General characteristics
- Type: Repair boat
- Length: 51 ft (16 m)
- Installed power: 60-horsepower (0.045-megawatt) gasoline engine; 20-horsepower (0.015-megawatt) electric motor
- Propulsion: Electric drive, with gasoline engine driving generator to power electric motor; one shaft
- Speed: 9 knots

= USS Dawn (SP-26) =

Note: This ship should not be confused with USS Dawn (SP-37), a yawl ordered delivered to the United States Navy in 1917 but never commissioned into service.

The second USS Dawn (SP-26) was a motorboat that served in the United States Navy as a repair boat from 1917 to 1918.

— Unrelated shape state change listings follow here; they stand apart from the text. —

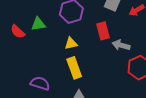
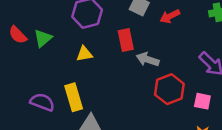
green triangle: (38, 24) -> (43, 38), moved, turned -35
yellow rectangle: (74, 68) -> (74, 97), moved

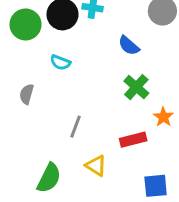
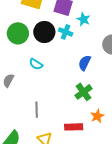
blue semicircle: (129, 46) -> (85, 63), turned 63
gray line: (76, 127) -> (37, 110), turned -35

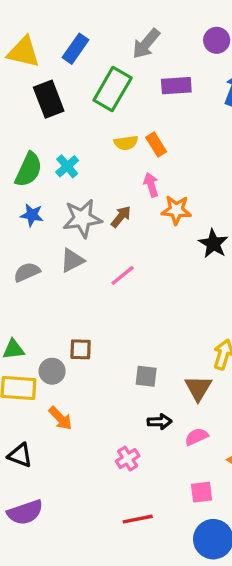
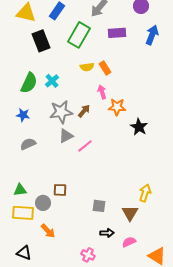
blue star: (32, 215) -> (23, 115), moved
gray triangle: (72, 260) -> (66, 136), moved
pink cross: (128, 459) -> (88, 255), turned -32

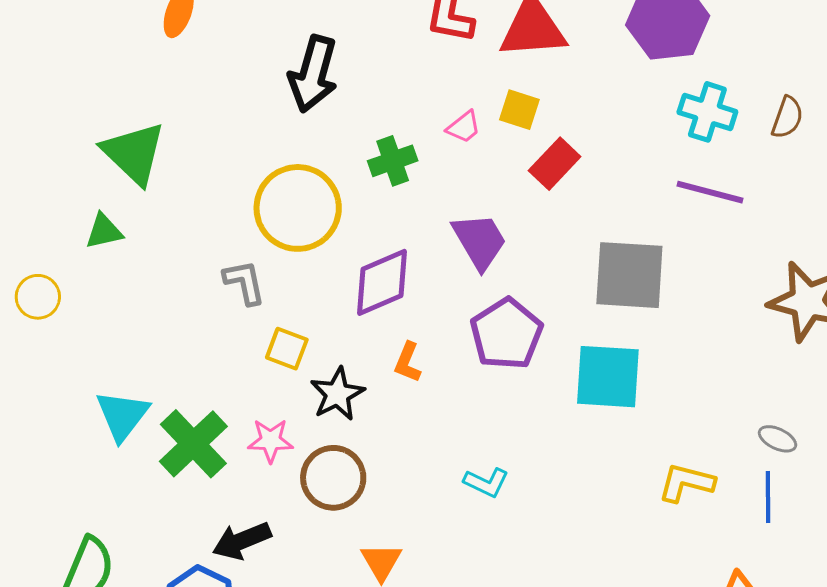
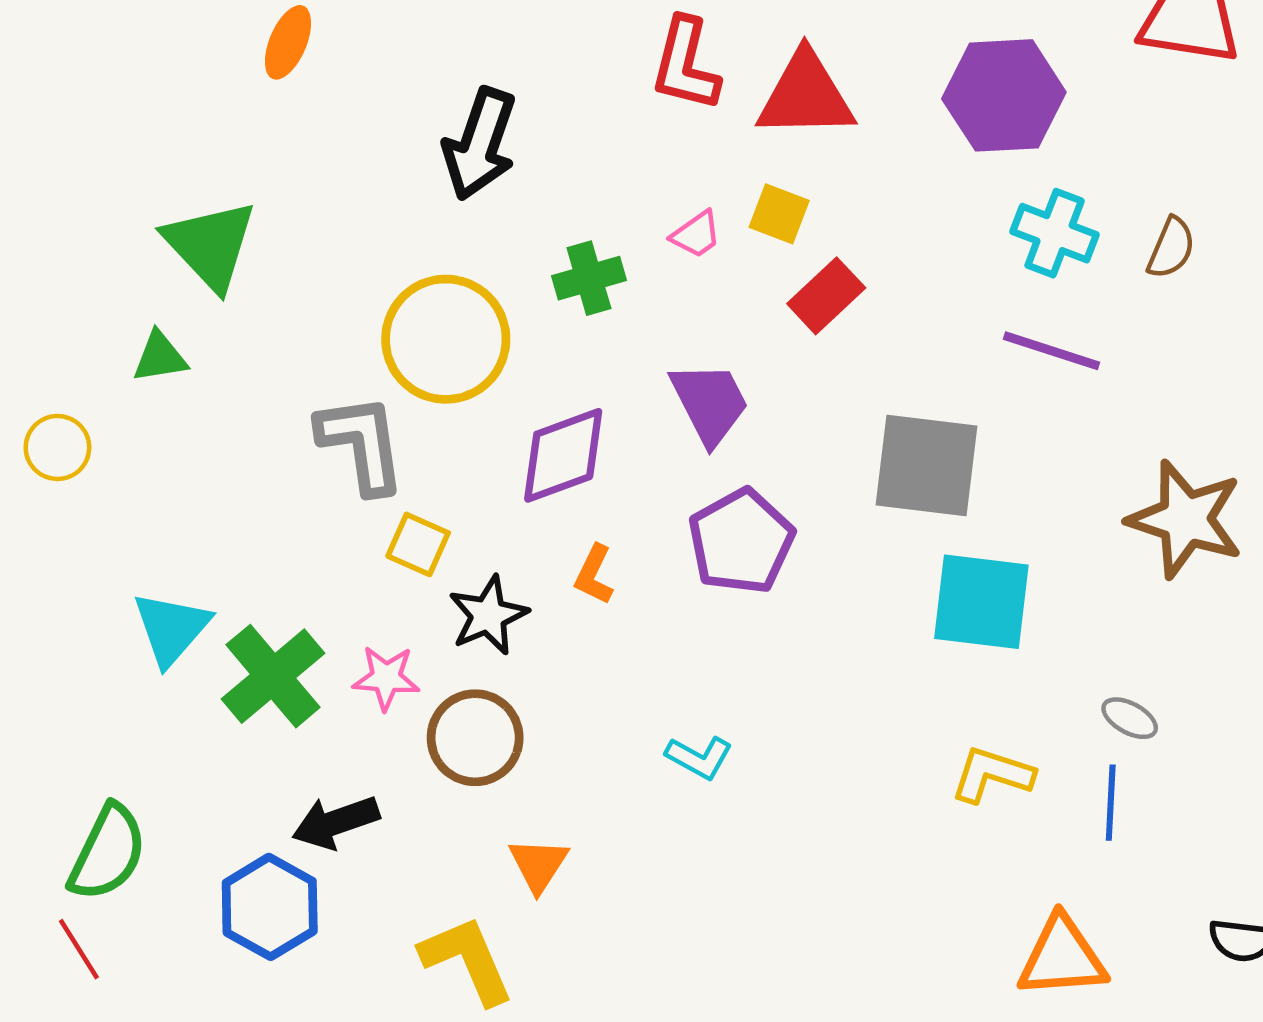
gray L-shape: (244, 282) -> (361, 444), size x1.5
cyan square: (608, 377) -> (981, 602), moved

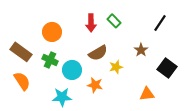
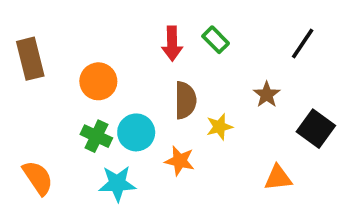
orange circle: (52, 32) -> (98, 81), moved
brown rectangle: (21, 52) -> (30, 59), moved, turned 40
brown semicircle: (98, 53) -> (185, 100), turned -60
green cross: (50, 60) -> (96, 136), moved
orange semicircle: (22, 81) -> (38, 178), moved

Dawn was built in 1914 by Hehre and Aker at Clason Point in The Bronx, New York, as a private motorboat of the same name. The U.S. Navy acquired her from her owner, W. T. Donnelley of Brooklyn, New York, on 19 June 1917 for World War I service as a repair boat, deeming her electric-drive propulsion plant suitable for furnishing electric power for lighting, machine shop work, or repairs. She was commissioned as USS Dawn (SP-26) on 19 June 1917, the day of her acquisition from Donnelley.

Dawn was assigned to the 2nd Naval District. Apparently she did not prove satisfactory in service, for a January 1918 U.S. Navy note commented that the Navy had decided to return her to her owner.

The Navy returned Dawn to Donnelley on 4 April 1918.